Even with increased and determined support for
renewable energy generation, new energy efficiency programmes
and possibly mandatory policies for the take-up of CHP schemes
and devices at all scales, there could still be a sizable electricity
generation "gap" to fill over the next twenty years
or so. The gap would be created as much of the existing nuclear
and coal power station capacity is closed down in the period to
2020. This proposal rejects the call for a new nuclear programme
to contribute to the filling of any gap and puts forward how a
significant capacity of carbon-neutral and, more importantly,
carbon-negative generating capacity could contribute instead.
Avoiding a new nuclear programme means that,
after demand reduction, any gap left after serious progression
of energy efficiency, low-carbon and renewables programmes would
likely have to be filled with a combination of new and or existing
centralised fossil fuel stations. There are several types of generating
technologies which could do this: next-generation gas-fired capacity
(CCGT), new coal/biomass fired capacity (IGCC gasification/AD
700), and modified existing coal station capacity. The selection
of such technologies would be much dependent on the emission reductions
achievable, capital cost of new or modified plant, biomass availability,
output cost and public support. A consideration of a fuel's pre-combustion
emissions and security impacts could also feature significantly
in informed public debate and decision-making.
Also, as part of an energy policy, emission
levels from such technologies could be reduced significantly by
the use of carbon capture and storage (CCS) if and as the various
technical and regulatory issues are addressed. CCS does have financial
costs and an energy "penalty" which would have to be
factored in. However, CCS costs would likely be reduced if used
for "enhanced" oil and gas recovery (EOR) in the depleted
North Sea oil and gas fields. There may be pre-combustion impacts
and security considerations associated with the importing gas
and oil from longer distances and or certain areas that may benefit
North Sea EOR in that regard.
Yet, more significantly, carbon capture and
storage opens up the possibility of developing a "carbon-negative"

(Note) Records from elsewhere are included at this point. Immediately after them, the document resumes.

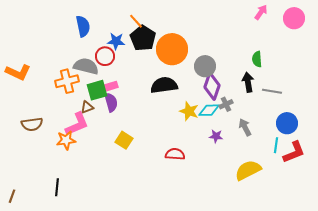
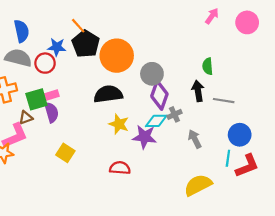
gray semicircle: (86, 66) -> (18, 58), moved
yellow star: (189, 111) -> (119, 124), moved
purple star: (216, 136) -> (144, 137), moved, size x1.6

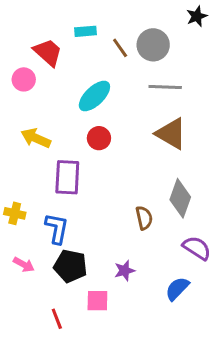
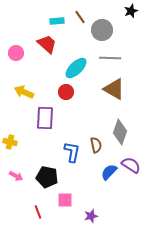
brown line: (120, 48) -> (80, 17), moved
red trapezoid: (48, 52) -> (47, 44), moved
cyan ellipse: (94, 96) -> (76, 68), moved
blue L-shape: (57, 228) -> (72, 152), moved
purple star: (125, 271) -> (91, 216), moved
blue semicircle: (177, 289) -> (109, 172), moved

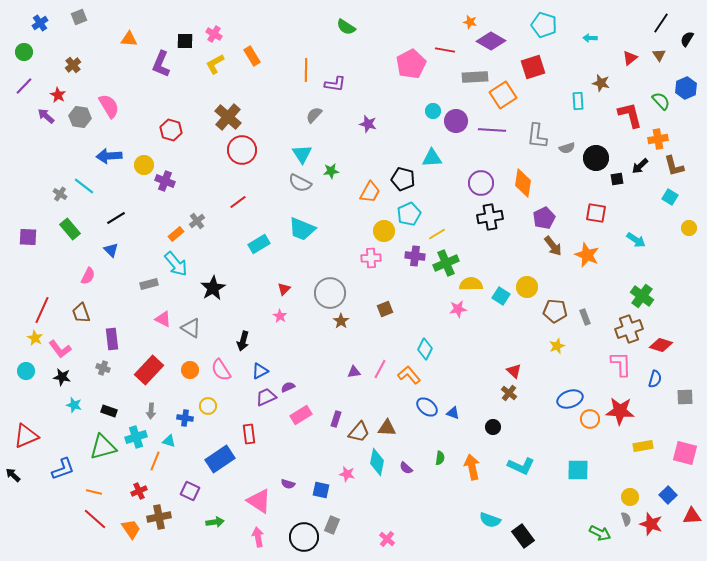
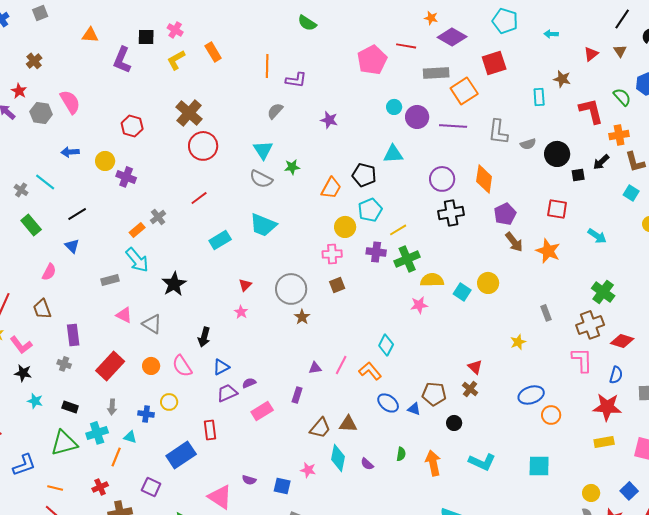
blue arrow: (109, 156) -> (70, 152), size x0.7
brown square: (385, 309) -> (337, 285), moved
brown pentagon: (555, 311) -> (434, 394), moved
red star: (620, 411) -> (607, 407), moved
purple rectangle: (336, 419) -> (297, 395), moved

electricity generating technology, which could actually remove
carbon-dioxide from the atmosphere during operation. This could
potentially have significant benefits in reducing global warming
emissions. It would be achieved by co-firing as much biomass as
possible in either modified (retro-fitted) existing coal power
stations, new coal gasification schemes (IGCC), and or new advanced
super-critical coal plant, then capturing and storing the emissions.
The use of CCS in combination with a significant take-up of biomass/energy
crops could allow the UK to develop the world's first large scale
carbon-negative generation system. The UK could take a lead world
wide in developing and demonstrating such a system, with potential
benefits in other countries, particularly China and India.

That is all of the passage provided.